PROBLEM STATEMENT: Reproduce the records below exactly as shown.

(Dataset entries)
_ _ _

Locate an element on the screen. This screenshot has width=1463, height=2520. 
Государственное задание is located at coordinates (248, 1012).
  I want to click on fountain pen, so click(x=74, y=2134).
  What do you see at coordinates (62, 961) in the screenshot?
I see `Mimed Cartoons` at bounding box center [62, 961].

_ _ _

EXERCISE OUTPUT:
Locate an element on the screen. This screenshot has width=1463, height=2520. 
Государственное задание is located at coordinates (248, 1012).
  I want to click on fountain pen, so click(x=74, y=2134).
  What do you see at coordinates (62, 961) in the screenshot?
I see `Mimed Cartoons` at bounding box center [62, 961].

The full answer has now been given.